It is well known that every partial order on a set can be extended to a linear order on that set. That is, for every partial order $\lhd$ on a set $X$, there is a linear order $\prec$ on $X$ such that ${\lhd}\subseteq\prec$, meaning $a\lhd b\implies a\prec b$. In the most general case, with uncountable $X$, one appeals to Zorn's lemma. For relations on $\mathbb{N}$, however, the linearization process is effective. My question concerns the relative complexity of such linearizations $\prec$ in comparison with the original order $\lhd$. (See also Jirka Hanika's related question on reducing minimal element search for partial orders to that of linear orders in the case of finite orders.)
Question. Does every polynomial time decidable partial order relation $\lhd$ on $\mathbb{N}$ extend to a polynomial time decidable linear order relation on $\mathbb{N}$?
I expect not. I think there will be a polynomial time decidable partial order relation on $\mathbb{N}$ that does not extend to any polynomial time linear order. The reason I believe so is that the natural method of constructing a linear order extending a given partial order seems to proceed fundamentally in series rather than parallel, in the sense that one gradually linearizes increasing portions of the partial order, but one must keep track of what one did earlier, in order not to conflict with later decisions. But with a polynomial time construction, one cannot afford to inspect the earlier parts of the linearization.
Meanwhile, every computable partial order $\lhd$ on $\mathbb{N}$ does extend to a computable linear order $\prec$ on $\mathbb{N}$, and this is what I meant when I said that linearizaton is effective, by the following procedure: at stage $n$, we know how the numbers up to $n$ relate with respect to $\lhd$ and we have built the desired relation $\prec$ on the numbers below $n$. The new number $n$ divides this linear order into those that are $\lhd$-below $n$, incomparable to $n$, and $\lhd$-above $n$. We may now proceed to linearize $n$ into the order by placing $n$ as high as possible, say, above all the nodes so far to which it is incomparable, if any. This recursive procedure produces a linear order extending $\lhd$.
The point for the question is that this algorithm seems to require an exponential increase in the time complexity, since on a given input one must construct the relation on all nodes up to that node before knowing what to do, and this takes exponential time. Indeed, it isn't even clear whether one should be able to find a linearization in the class NP.

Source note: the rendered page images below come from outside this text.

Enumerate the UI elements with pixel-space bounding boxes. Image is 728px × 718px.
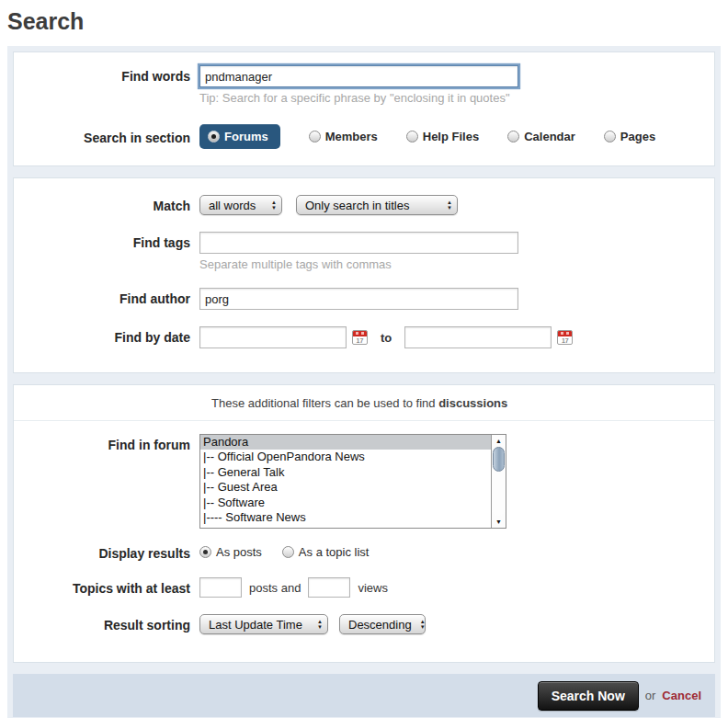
find-tags-label: Find tags — [14, 232, 199, 250]
topics-with-at-least-label: Topics with at least — [14, 577, 199, 596]
section-option-label: Members — [325, 130, 378, 143]
sort-direction-select[interactable]: Descending ▲▼ — [339, 614, 426, 634]
calendar-icon[interactable]: 17 — [557, 330, 573, 345]
scroll-up-icon[interactable]: ▲ — [492, 435, 506, 447]
radio-icon — [406, 131, 418, 142]
select-stepper-icon: ▲▼ — [317, 619, 323, 630]
listbox-scrollbar[interactable]: ▲ ▼ — [491, 435, 506, 528]
date-connector-text: to — [373, 331, 399, 345]
select-stepper-icon: ▲▼ — [420, 619, 426, 630]
display-as-posts-option[interactable]: As posts — [199, 545, 262, 559]
match-type-select[interactable]: all words ▲▼ — [199, 195, 282, 215]
result-sorting-row: Result sorting Last Update Time ▲▼ Desce… — [14, 614, 714, 634]
min-views-input[interactable] — [308, 577, 350, 598]
search-form: Find words Tip: Search for a specific ph… — [7, 46, 721, 718]
section-option-calendar[interactable]: Calendar — [507, 130, 575, 143]
radio-icon — [282, 546, 294, 558]
find-words-row: Find words Tip: Search for a specific ph… — [14, 65, 714, 105]
filters-header: These additional filters can be used to … — [14, 385, 714, 421]
result-sorting-label: Result sorting — [14, 614, 199, 633]
find-author-input[interactable] — [199, 288, 518, 310]
match-row: Match all words ▲▼ Only search in titles… — [14, 195, 714, 215]
sort-direction-value: Descending — [348, 618, 412, 632]
radio-icon — [604, 131, 616, 142]
find-in-forum-row: Find in forum Pandora |-- Official OpenP… — [14, 434, 714, 529]
date-from-input[interactable] — [199, 326, 347, 348]
find-tags-row: Find tags Separate multiple tags with co… — [14, 232, 714, 271]
form-footer-bar: Search Now or Cancel — [13, 674, 715, 717]
search-in-section-row: Search in section Forums Members Help Fi… — [14, 124, 714, 149]
find-words-label: Find words — [14, 65, 199, 84]
or-text: or — [645, 689, 656, 702]
display-results-label: Display results — [14, 545, 199, 561]
find-tags-input[interactable] — [199, 232, 518, 254]
radio-checked-icon — [208, 131, 220, 142]
select-stepper-icon: ▲▼ — [447, 199, 452, 211]
section-option-label: Calendar — [524, 130, 575, 143]
forum-option[interactable]: |-- General Talk — [200, 465, 491, 480]
cancel-link[interactable]: Cancel — [662, 689, 701, 702]
page-title: Search — [7, 8, 728, 35]
find-tags-hint: Separate multiple tags with commas — [199, 257, 714, 271]
forum-option[interactable]: |-- Official OpenPandora News — [200, 450, 491, 464]
radio-icon — [309, 131, 321, 142]
display-option-label: As posts — [216, 545, 262, 559]
scroll-down-icon[interactable]: ▼ — [492, 516, 506, 528]
search-now-button[interactable]: Search Now — [538, 681, 639, 711]
forum-option[interactable]: Pandora — [200, 435, 491, 450]
title-scope-value: Only search in titles — [305, 199, 409, 212]
section-option-forums[interactable]: Forums — [199, 124, 280, 149]
radio-checked-icon — [199, 546, 211, 558]
find-in-forum-label: Find in forum — [14, 434, 199, 452]
find-author-label: Find author — [14, 288, 199, 306]
display-results-row: Display results As posts As a topic list — [14, 545, 714, 561]
forum-option[interactable]: |---- Software News — [200, 510, 491, 525]
sort-key-select[interactable]: Last Update Time ▲▼ — [199, 614, 328, 634]
find-words-input[interactable] — [199, 65, 518, 87]
find-author-row: Find author — [14, 288, 714, 310]
title-scope-select[interactable]: Only search in titles ▲▼ — [296, 195, 458, 215]
forum-option[interactable]: |-- Software — [200, 496, 491, 510]
keywords-panel: Find words Tip: Search for a specific ph… — [13, 51, 715, 166]
sort-key-value: Last Update Time — [209, 618, 302, 632]
display-option-label: As a topic list — [299, 545, 370, 559]
scrollbar-thumb[interactable] — [493, 447, 505, 472]
find-by-date-row: Find by date 17 to 17 — [14, 326, 714, 348]
section-option-help-files[interactable]: Help Files — [406, 130, 479, 143]
search-in-section-label: Search in section — [14, 124, 199, 145]
select-stepper-icon: ▲▼ — [271, 199, 277, 211]
display-as-topic-list-option[interactable]: As a topic list — [282, 545, 370, 559]
forum-option[interactable]: |-- Guest Area — [200, 480, 491, 495]
topics-with-at-least-row: Topics with at least posts and views — [14, 577, 714, 598]
radio-icon — [507, 131, 519, 142]
section-option-members[interactable]: Members — [309, 130, 378, 143]
section-option-label: Forums — [224, 130, 268, 143]
calendar-icon[interactable]: 17 — [352, 330, 368, 345]
date-to-input[interactable] — [404, 326, 552, 348]
section-option-label: Pages — [620, 130, 655, 143]
criteria-panel: Match all words ▲▼ Only search in titles… — [13, 177, 715, 373]
forum-listbox[interactable]: Pandora |-- Official OpenPandora News |-… — [199, 434, 506, 529]
min-posts-input[interactable] — [199, 577, 242, 598]
find-by-date-label: Find by date — [14, 326, 199, 345]
section-option-pages[interactable]: Pages — [604, 130, 655, 143]
match-label: Match — [14, 195, 199, 213]
match-type-value: all words — [209, 199, 256, 212]
find-words-tip: Tip: Search for a specific phrase by "en… — [199, 91, 714, 105]
filters-panel: These additional filters can be used to … — [13, 384, 715, 663]
views-text: views — [350, 581, 395, 595]
posts-and-text: posts and — [242, 581, 308, 595]
section-option-label: Help Files — [423, 130, 479, 143]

Question. Does every polynomial time partial order extend to an NP linear order?
I expect not, since even a polynomial size certificate seems insufficient in general to track the linearization construction, which has exponential size.

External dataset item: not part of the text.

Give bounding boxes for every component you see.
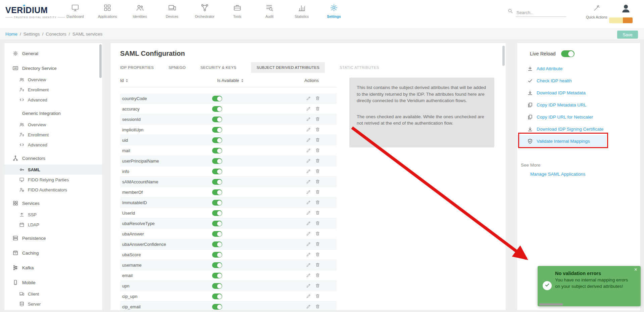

Finally, let me point out that the analogue at the level of c.e. orders attains the negative result.
Theorem. There is a c.e. partial order $\lhd$ on $\mathbb{N}$ that does not extend to any c.e. linear order on $\mathbb{N}$.
Proof. Part of the point is that every c.e. linear order is actually decidable. Let $A,B\subset\mathbb{N}$ be computable inseparable c.e. sets, meaning that they are disjoint c.e. sets and there is no decidable set containing $A$ and disjoint from $B$. Define the partial order $\lhd$ by placing every element of $A$ below $0$ and $0$ below every element of $B$, but otherwise elements are incomparable. This is a c.e. relation, since given two numbers $a$ and $b$, we can say how they are related once they are enumerated into $A$ or $B$, and otherwise they are unrelated. But if the relation extends to a linear order $\prec$ on $\mathbb{N}$, then the set of $\prec$-predecessors of $0$ will be a computable separation of $A$ and $B$, a contradiction. QED
Can one similarly employ a polytime version of inseparability to answer the main question?
There are similarly many analogues of the main question in terms of other complexity classes. Please answer if you have interesting positive or negative results for any of them.